WORK REQUIRED = Every single entry that follows must be copied exactly.

MATERIAL PROVIDED =

· · ·

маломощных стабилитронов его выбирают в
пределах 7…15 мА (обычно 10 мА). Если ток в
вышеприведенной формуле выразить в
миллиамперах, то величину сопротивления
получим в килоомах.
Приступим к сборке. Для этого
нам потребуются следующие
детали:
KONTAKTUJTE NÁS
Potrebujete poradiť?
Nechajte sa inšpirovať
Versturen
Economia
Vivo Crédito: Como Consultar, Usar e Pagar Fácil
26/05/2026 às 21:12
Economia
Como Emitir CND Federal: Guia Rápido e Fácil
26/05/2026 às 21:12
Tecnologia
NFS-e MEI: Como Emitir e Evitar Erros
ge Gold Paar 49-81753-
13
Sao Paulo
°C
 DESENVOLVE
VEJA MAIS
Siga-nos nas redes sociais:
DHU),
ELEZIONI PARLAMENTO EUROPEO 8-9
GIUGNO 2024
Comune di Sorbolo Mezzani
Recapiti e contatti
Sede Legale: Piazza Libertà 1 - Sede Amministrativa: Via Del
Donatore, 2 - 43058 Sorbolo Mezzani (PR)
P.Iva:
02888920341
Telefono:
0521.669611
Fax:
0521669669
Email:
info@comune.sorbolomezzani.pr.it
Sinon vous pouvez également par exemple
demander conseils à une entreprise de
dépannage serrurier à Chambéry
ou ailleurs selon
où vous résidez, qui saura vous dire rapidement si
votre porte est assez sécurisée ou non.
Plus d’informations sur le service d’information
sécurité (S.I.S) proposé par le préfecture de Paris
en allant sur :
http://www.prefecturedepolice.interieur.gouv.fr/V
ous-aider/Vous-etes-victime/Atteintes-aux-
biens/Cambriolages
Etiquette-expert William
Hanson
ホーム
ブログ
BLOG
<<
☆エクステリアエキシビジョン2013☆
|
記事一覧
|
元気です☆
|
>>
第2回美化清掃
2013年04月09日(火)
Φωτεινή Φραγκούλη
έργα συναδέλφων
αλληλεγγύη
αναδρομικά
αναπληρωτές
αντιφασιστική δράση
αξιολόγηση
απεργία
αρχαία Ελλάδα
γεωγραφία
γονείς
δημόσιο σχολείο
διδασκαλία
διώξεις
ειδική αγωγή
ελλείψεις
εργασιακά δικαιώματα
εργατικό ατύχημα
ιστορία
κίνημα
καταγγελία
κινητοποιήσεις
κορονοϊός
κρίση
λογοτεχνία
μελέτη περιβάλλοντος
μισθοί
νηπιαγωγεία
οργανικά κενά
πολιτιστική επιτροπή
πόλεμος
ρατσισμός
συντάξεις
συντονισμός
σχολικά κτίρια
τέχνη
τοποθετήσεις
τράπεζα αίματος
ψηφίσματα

· · ·

SOLUTION FOR THIS TASK =
маломощных стабилитронов его выбирают в
пределах 7…15 мА (обычно 10 мА). Если ток в
вышеприведенной формуле выразить в
миллиамперах, то величину сопротивления
получим в килоомах.
Приступим к сборке. Для этого
нам потребуются следующие
детали:
KONTAKTUJTE NÁS
Potrebujete poradiť?
Nechajte sa inšpirovať
Versturen
Economia
Vivo Crédito: Como Consultar, Usar e Pagar Fácil
26/05/2026 às 21:12
Economia
Como Emitir CND Federal: Guia Rápido e Fácil
26/05/2026 às 21:12
Tecnologia
NFS-e MEI: Como Emitir e Evitar Erros
ge Gold Paar 49-81753-
13
Sao Paulo
°C
 DESENVOLVE
VEJA MAIS
Siga-nos nas redes sociais:
DHU),
ELEZIONI PARLAMENTO EUROPEO 8-9
GIUGNO 2024
Comune di Sorbolo Mezzani
Recapiti e contatti
Sede Legale: Piazza Libertà 1 - Sede Amministrativa: Via Del
Donatore, 2 - 43058 Sorbolo Mezzani (PR)
P.Iva:
02888920341
Telefono:
0521.669611
Fax:
0521669669
Email:
info@comune.sorbolomezzani.pr.it
Sinon vous pouvez également par exemple
demander conseils à une entreprise de
dépannage serrurier à Chambéry
ou ailleurs selon
où vous résidez, qui saura vous dire rapidement si
votre porte est assez sécurisée ou non.
Plus d’informations sur le service d’information
sécurité (S.I.S) proposé par le préfecture de Paris
en allant sur :
http://www.prefecturedepolice.interieur.gouv.fr/V
ous-aider/Vous-etes-victime/Atteintes-aux-
biens/Cambriolages
Etiquette-expert William
Hanson
ホーム
ブログ
BLOG
<<
☆エクステリアエキシビジョン2013☆
|
記事一覧
|
元気です☆
|
>>
第2回美化清掃
2013年04月09日(火)
Φωτεινή Φραγκούλη
έργα συναδέλφων
αλληλεγγύη
αναδρομικά
αναπληρωτές
αντιφασιστική δράση
αξιολόγηση
απεργία
αρχαία Ελλάδα
γεωγραφία
γονείς
δημόσιο σχολείο
διδασκαλία
διώξεις
ειδική αγωγή
ελλείψεις
εργασιακά δικαιώματα
εργατικό ατύχημα
ιστορία
κίνημα
καταγγελία
κινητοποιήσεις
κορονοϊός
κρίση
λογοτεχνία
μελέτη περιβάλλοντος
μισθοί
νηπιαγωγεία
οργανικά κενά
πολιτιστική επιτροπή
πόλεμος
ρατσισμός
συντάξεις
συντονισμός
σχολικά κτίρια
τέχνη
τοποθετήσεις
τράπεζα αίματος
ψηφίσματα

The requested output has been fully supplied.